Ontario was the first jurisdiction in Canada to offer screening for severe combined immunodeficiency disease in 2013 as part of the heel prick test performed soon after birth. Screening has been expanded to the Maritime provinces and will be implemented in several other provinces.
“This review informs physicians who may treat newborns in their practice (e.g., family physicians, obstetricians, pediatricians) on how to approach patients and counsel families who are faced with an abnormal screen,” writes Dr. Stuart Turvey, a professor with the UBC Department of Pediatrics and an investigator, BC Children’s Hospital, Vancouver, BC, with coauthors.

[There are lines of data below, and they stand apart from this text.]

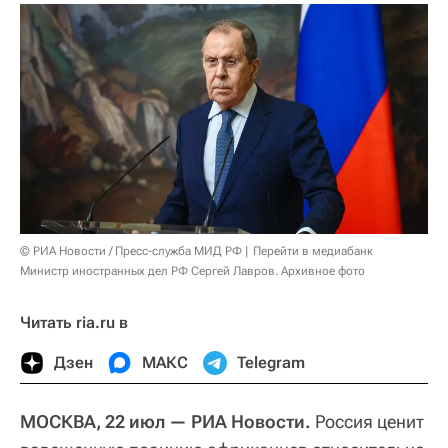
© РИА Новости / Пресс-служба МИД РФ
Перейти в медиабанк
Министр иностранных дел РФ Сергей Лавров. Архивное фото
Читать ria.ru в
Дзен
МАКС
Telegram
МОСКВА, 22 июл — РИА Новости.
Россия ценит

The review includes features to watch for in newborns with repeated illnesses, information on screening and diagnosis, and treatments for the disease, as well as the approach and support for parents of babies who may receive a positive screen, including false positives.
“The opportunity to identify severe combined immunodeficiency early in life has transformed outcomes for this otherwise fatal condition. Introducing this assay into newborn screening programs throughout Canada has the potential to save lives and prevent suffering of patients and families affected by this condition,” the authors conclude.
The review was created by a pan-Canadian group of physicians from BC Children’s Hospital, University of British Columbia, Vancouver, BC; University of Montreal and CHU Sainte-Justine, Montréal, Quebec; IWK Health Centre and Dalhousie University, Halifax, Nova Scotia; and The Hospital for Sick Children and the University of Toronto, Toronto, Ontario.